SCG Court: A Crowdsourcing Platform for Computational Problems

Speaker: Karl Lieberherr, College of Computer and Information Science, PRL, Northeastern University, Boston, Massachusetts.

When: Thursday July 7, 2011, 11.00

Where: ETH Zurich, RZ F 21


A recent Communication of the ACM article on Crowdsourcing Systems (April 2011) points to the importance of crowdsourcing platforms to simplify the development of crowdsourcing systems. We present the Scientific Community Game Court (SCG Court) a crowdsourcing platform (a web application) parameterized by a playground X and our experience in using it for driving innovation in several domains.

The Scientific Community Game involves proposing and opposing claims related to a constructive domain (e.g., domains in computer science, mathematics, engineering, etc.). Central to opposing claims is refuting claims based on a refutation protocol. When playing the game, players make constructive claims about the domain and oppose others' claims. The players who are the most successful in defending and opposing claims win the game and gain a high reputation in the community. Adopting an SCG-centric research process has the following benefits:
(1) it focuses researchers on a specific domain by defining a language for expressing claims about that domain. Thus, reducing the amount of management effort. The numerous contributions from the crowd of researchers are effectively combined by the game to build a knowledge base through voting with justification. The game is egalitarian and the production of software is social without a central human authority (committers).
(2) it provides a structured framework for collaboration between researchers. The researchers provide and receive frequent feedback on their claims from their peers. Players who lose points gain knowledge to improve their game in the future. This makes collaboration more effective.
(3) it accumulates knowledge in playground X. The game produces both a knowledge base (the social welfare coming from the game) as well as useful know-how to defend the claims in the knowledge base. For some playgrounds, the know-how consists of a clever algorithm, if the domain is well understood. For other playgrounds that are less understood, the know-how is heuristic.
(4) researchers are motivated towards proposing and opposing non-trivial claims in order to gain reputation. They like to win and if they lose, they want to find out why.
(5) managers get a fair comparison of the skills of their researchers through the competition results.
(6) controlled teaching and learning through the game. Researchers who introduce new knowledge entice other researchers to assimilate the same or better knowledge. Researchers that don't participate in this activity, lose reputation, as they would in a real scientific community. The game is fun and adjusts to the skill levels of players.

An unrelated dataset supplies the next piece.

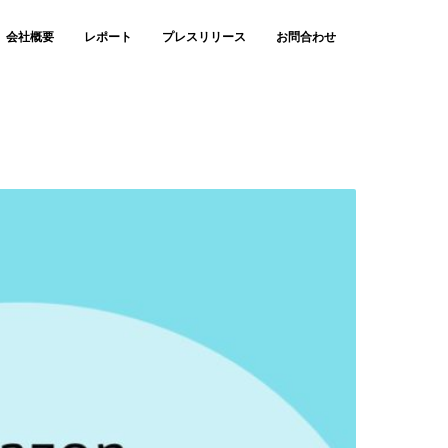
会社概要
レポート
プレスリリース
お問合わせ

The SCG can be played productively for: (1) developing reliable software for computational problems, (2) evaluating potential employees, (3) developing new knowledge in the given domain, (4) evaluating algorithmic innovations fairly, and (5) teaching software development / problem solving techniques in a fun game environment.

More information on SCG is available from: SCG Home Page.

Supported by Novartis. Joint work with Ahmed Abdelmeged.

Short Speaker Bio

Karl Lieberherr started his research career in computer science as a theoretical computer scientist, focusing on the theory of P-optimal algorithms for the generalized maximum satisfiability problem (MAX-CSP), still an active area of research. This work has motivated the development of a game platform for refutation-based, constructive scientific domains, called the Scientific Community Game (SCG) also known as the Specker Challenge Game, named after ETH Professor Emeritus Ernst Specker. He also invented, independently and simultaneously on the other side of the Atlantic (at ETH Zurich), an early form of non-chronological backtracking based on learned clauses (superresolution) which has become a key feature of most state-of-the-art SAT and CSP solvers.

In the mid 1980s, he switched to his current research area: Object-Oriented and Aspect-Oriented Software Development and focused on issues of software design and modularity. He founded the Demeter research team, which studied the then-novel idea of Adaptive Programming, also known as structure-shy programming and produced the Law of Demeter ("talk only to your friends": an explicit form of coupling control) and several systems for separating concerns in an object-oriented programming context: From Demeter/Flavors to DemeterF. DemeterF is used in the implementation of SCG.

Dr. Lieberherr is a Professor in the College of Computer and Information Science at Northeastern University.